Sunday, May 30, 2004

Exploring the CD Collection

Here's something I've been meaning to do for a while: just a sporadic series of posts in which I give a few brief thoughts about some CD or other in my collection*. Today's disc is James Horner's score to Braveheart.

James Horner is a very problematic figure in film music circles, because he has a very long history of relying on a limited set of musical ideas and stylistic quirks over and over again, in score after score after score. (I wrote at length about "the Horner problem" here.) That old saw about Antonio Vivaldi, that he wrote the same concerto five hundred times, can with some validity be reworked to James Horner. Horner is, very basically, a very talented composer who takes almost no risks in his scores, which is highly frustrating to film music fans who want him to live up to his potential and less so to fans who are perfectly happy to have him exercise his unquestionable strengths (melody and the shaping of longer score cues to fit a scene).

So, what to say about Horner's Braveheart music? Well, of all of Horner's scores, this is the one to which I return the most often. It is more mature and more meditative than the Horner scores that are more commonly beloved by filmscore fans (Star Trek II, Willow). This score springs from what was probably Horner's highest point of creativity, when in the course of about a year he produced three remarkable scores -- Legends of the Fall, Braveheart, and Apollo 13. (His greatest commercial success, the score to Titanic, was to come two years later. Even though I was not enamored of the Titanic music, I didn't begrudge Horner the Oscar he won for it because of the work he did in 1994 and 1995 on those three earlier films.)

In Braveheart, Horner makes some rather odd instrumental decisions. He uses the Japanese shakuhachi flute mostly for atmospheric effect in certain scenes (when Wallace leads the attack on the English lord who has killed his wife, for example), even though the Japanese flute wouldn't seem to have a single thing to do with the film's Scottish setting; ditto his use of a South American kena flute and Uilleann pipes in the score as opposed to traditional Scottish bagpipes. And the "Horner Bag of Tricks" pops up again and again, right down to my very favorite Hornerism, what I call the "James Horner Rolling Chord of Melodic Punctuation", which is given prominent place in the "Sons of Scotland" track (at about the 4:40 mark).

And yet...I still return to this CD, again and again, because of the first ten tracks (which comprise the music up to and including Wallace's victory at Stirling). In the film, Mel Gibson strove for a very dreamy atmosphere, in which gestures are slowed down, dialogue is spoken at a measured pace, and characters hold one another's eyes. The emotional core of the film comes early, in those scenes of quiet courtship between Wallace and Murron (Catherine McCormack), when love is expressed by a quick and private smile or a shared glance as they pass each other within a crowd.

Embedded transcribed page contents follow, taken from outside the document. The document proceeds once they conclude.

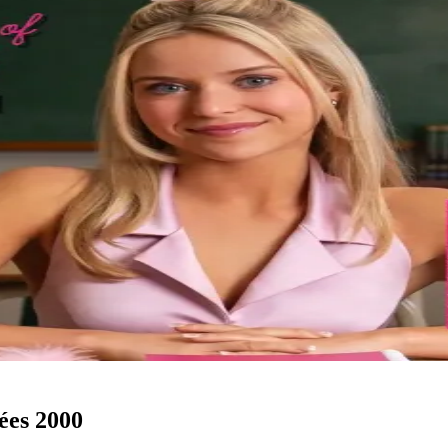
nées 2000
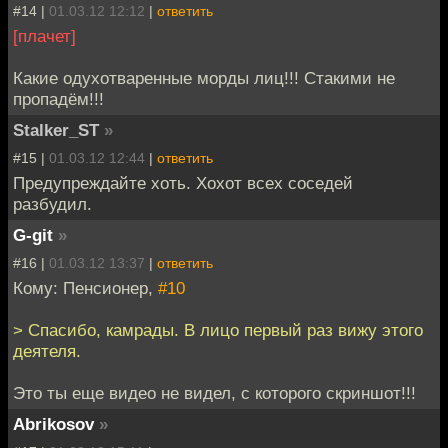
#14 |
01.03.12 12:12
|
ответить
[плачет]
Какие одухотваренные морды лиц!!! Стакими не
пропадём!!!
Stalker_ST
»
#15 |
01.03.12 12:44
|
ответить
Предупреждайте хоть. Хохот всех соседей
разбудил.
G-git
»
#16 |
01.03.12 13:37
|
ответить
Кому: Пенсионер,
#10
> Спасибо, камрады. В лицо первый раз вижу этого
деятеля.
Это ты еще видео не видел, с которого скриншот!!!
Abrikosov
»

This is where Horner's score shines.

The two tracks to listen to here are "Wallace Courts Murron" and "The Secret Wedding", both of which are long and quiet, and yet, surprisingly complex. The only rhythm in these two tracks is provided by a harp that is so distantly placed one is at first not even certain if it is even there. The melody Horner creates for these two lovers is a very long one indeed, and he varies it slightly each time it is heard -- first in the violins, then in the wavering tones of the kena flute (played with thick vibrato) and finally, most memorably, in a long line for solo oboe that is as heartbreaking a passage of music as I have ever heard.

There is very little bombast in this score, with full tutti passages ending fairly quickly when they arrive. Even during the battle scenes, Horner maintains a measured pace with lots of repetition of sonic effects, which is a marked shift from his more common approach to action sequences. (This is no small point. I doubt that even Horner's staunchest defenders would list restraint amongst his gifts.) The score does lose some energy in its second half, much as the film itself does, but it is regained at the end, in the music for the execution scene and the end credits suite.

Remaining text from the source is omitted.